The following code block shows an example of the first type of input which `CB2` can handle. Each column of `Evers_CRISPRn_RT112$count` contains counts of guide RNAs of a sample (that was initially extracted from NGS data). A count of the input shows that how many guide RNA barcodes were observed from a given NGS sample.

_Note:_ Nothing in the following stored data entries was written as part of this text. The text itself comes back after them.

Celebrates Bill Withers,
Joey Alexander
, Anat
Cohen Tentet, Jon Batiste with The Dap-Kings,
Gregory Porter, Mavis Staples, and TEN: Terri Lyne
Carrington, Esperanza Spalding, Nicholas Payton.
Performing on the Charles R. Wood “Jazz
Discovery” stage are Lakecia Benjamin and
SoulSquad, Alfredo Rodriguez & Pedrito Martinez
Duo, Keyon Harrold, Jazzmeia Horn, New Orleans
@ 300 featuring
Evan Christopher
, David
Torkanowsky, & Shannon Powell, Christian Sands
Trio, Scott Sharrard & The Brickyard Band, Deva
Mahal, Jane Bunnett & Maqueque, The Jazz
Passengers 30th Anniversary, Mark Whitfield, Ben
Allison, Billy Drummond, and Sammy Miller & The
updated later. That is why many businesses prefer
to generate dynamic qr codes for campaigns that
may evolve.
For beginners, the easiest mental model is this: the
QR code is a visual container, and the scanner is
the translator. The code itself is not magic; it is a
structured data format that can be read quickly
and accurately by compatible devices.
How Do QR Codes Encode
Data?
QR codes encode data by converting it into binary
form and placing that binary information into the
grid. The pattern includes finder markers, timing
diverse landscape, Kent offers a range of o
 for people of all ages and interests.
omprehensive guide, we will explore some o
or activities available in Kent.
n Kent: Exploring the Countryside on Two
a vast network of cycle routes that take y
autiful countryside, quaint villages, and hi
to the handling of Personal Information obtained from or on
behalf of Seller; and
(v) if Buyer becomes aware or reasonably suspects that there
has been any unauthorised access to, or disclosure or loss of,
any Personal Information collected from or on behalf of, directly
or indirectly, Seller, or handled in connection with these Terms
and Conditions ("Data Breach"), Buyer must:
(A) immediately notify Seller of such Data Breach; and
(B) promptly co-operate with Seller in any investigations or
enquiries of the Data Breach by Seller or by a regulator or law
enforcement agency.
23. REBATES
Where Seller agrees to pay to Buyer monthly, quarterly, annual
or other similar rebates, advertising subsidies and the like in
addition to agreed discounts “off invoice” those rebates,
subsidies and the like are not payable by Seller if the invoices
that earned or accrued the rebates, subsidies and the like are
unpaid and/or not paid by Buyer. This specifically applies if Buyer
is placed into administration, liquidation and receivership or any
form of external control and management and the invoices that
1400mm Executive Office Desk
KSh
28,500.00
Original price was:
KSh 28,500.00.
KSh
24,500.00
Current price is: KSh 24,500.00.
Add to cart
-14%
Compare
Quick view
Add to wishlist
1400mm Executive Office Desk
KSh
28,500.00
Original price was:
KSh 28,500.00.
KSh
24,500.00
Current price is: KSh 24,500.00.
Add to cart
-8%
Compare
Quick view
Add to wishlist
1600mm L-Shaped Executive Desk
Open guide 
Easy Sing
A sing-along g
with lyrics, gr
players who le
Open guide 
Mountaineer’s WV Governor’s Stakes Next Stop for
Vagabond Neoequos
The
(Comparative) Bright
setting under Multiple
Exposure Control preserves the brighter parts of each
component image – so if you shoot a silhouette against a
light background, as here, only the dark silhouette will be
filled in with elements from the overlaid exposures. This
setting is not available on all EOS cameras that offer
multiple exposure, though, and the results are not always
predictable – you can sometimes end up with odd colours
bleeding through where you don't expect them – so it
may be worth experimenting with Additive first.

Each row of the matrix has a row name (e.g., `RPS19_sg10`), and the name is the ID of a guide RNA. For example, `RPS19_sg10`, which is the first-row name in the example, indicates that the first row contains the counts of `RPS_sg10` guide RNA. Every guide RNA ID **must have exactly one `_` character**, and it is used to be a separator of two strings. The first string displays the name of a gene whose gene is targeted by the guide RNA, and the second string is used as an identifier among guide RNAs that targets the same gene. For example, `RPS_sg10` indicates that the guide RNA is designed to target the `RPS` gene, and `sg10` is the unique identifier. 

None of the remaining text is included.